§ ABOUT THIS TASK: Report back every line from the entries below in which the word "evra" occurs.

%%

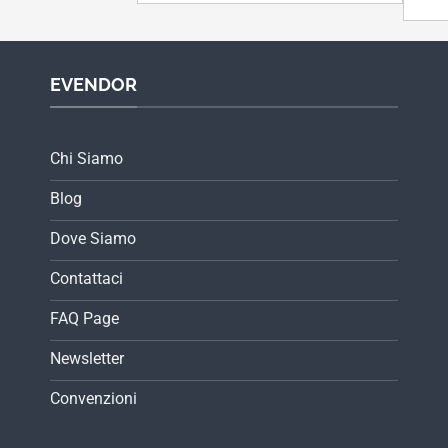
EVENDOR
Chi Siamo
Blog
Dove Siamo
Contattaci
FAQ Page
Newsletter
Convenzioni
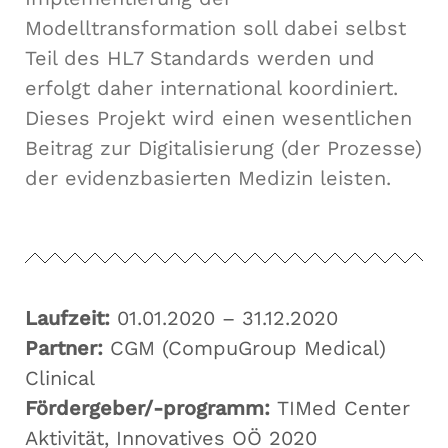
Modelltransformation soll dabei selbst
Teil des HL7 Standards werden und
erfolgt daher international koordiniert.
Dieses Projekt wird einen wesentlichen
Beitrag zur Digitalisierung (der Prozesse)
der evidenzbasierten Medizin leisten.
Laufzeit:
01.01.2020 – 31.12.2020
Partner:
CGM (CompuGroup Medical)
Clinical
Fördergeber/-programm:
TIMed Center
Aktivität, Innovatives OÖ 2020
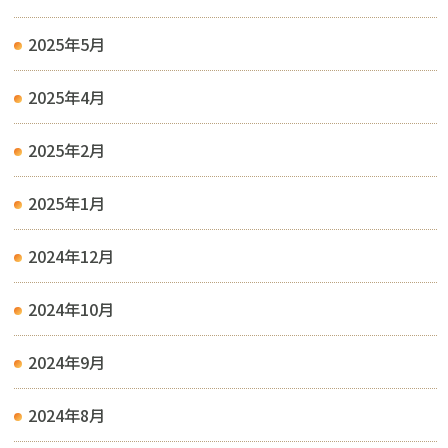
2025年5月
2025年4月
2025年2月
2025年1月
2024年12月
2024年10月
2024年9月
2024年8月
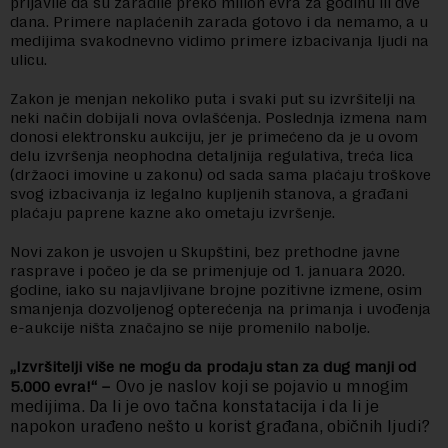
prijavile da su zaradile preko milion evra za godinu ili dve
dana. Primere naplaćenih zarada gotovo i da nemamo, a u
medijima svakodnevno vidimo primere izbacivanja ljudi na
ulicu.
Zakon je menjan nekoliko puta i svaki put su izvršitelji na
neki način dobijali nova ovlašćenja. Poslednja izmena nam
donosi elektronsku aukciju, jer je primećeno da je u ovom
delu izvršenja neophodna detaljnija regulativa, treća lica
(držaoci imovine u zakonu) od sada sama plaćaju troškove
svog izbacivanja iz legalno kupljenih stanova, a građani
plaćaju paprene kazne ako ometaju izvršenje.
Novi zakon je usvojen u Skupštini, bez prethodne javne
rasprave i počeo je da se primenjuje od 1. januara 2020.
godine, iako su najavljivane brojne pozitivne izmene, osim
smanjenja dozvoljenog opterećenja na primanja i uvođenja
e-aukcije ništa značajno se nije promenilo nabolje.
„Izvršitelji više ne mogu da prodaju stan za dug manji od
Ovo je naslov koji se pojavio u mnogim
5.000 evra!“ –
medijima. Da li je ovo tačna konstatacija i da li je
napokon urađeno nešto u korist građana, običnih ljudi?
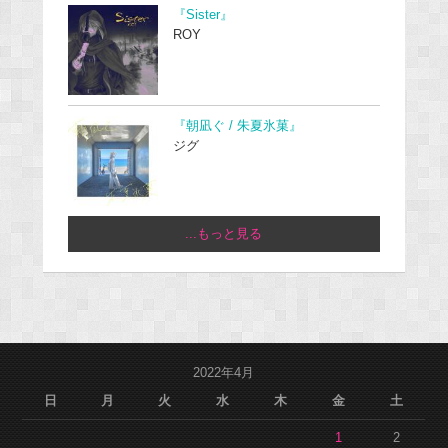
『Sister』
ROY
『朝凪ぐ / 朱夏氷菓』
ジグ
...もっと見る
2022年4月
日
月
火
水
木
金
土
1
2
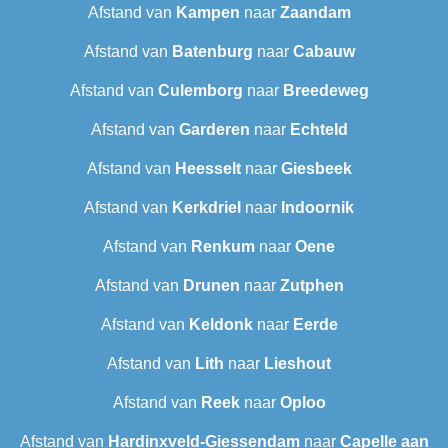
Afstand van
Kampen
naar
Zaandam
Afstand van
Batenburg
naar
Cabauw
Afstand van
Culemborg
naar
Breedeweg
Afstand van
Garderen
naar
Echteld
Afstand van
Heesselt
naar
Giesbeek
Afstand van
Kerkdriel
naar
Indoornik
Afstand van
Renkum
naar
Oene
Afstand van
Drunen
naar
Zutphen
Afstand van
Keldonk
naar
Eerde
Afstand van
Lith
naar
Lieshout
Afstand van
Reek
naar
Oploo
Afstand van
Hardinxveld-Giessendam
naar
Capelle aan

%%

§ EXPECTED OUTPUT:
prijavile da su zaradile preko milion evra za godinu ili dve
5.000 evra!“ –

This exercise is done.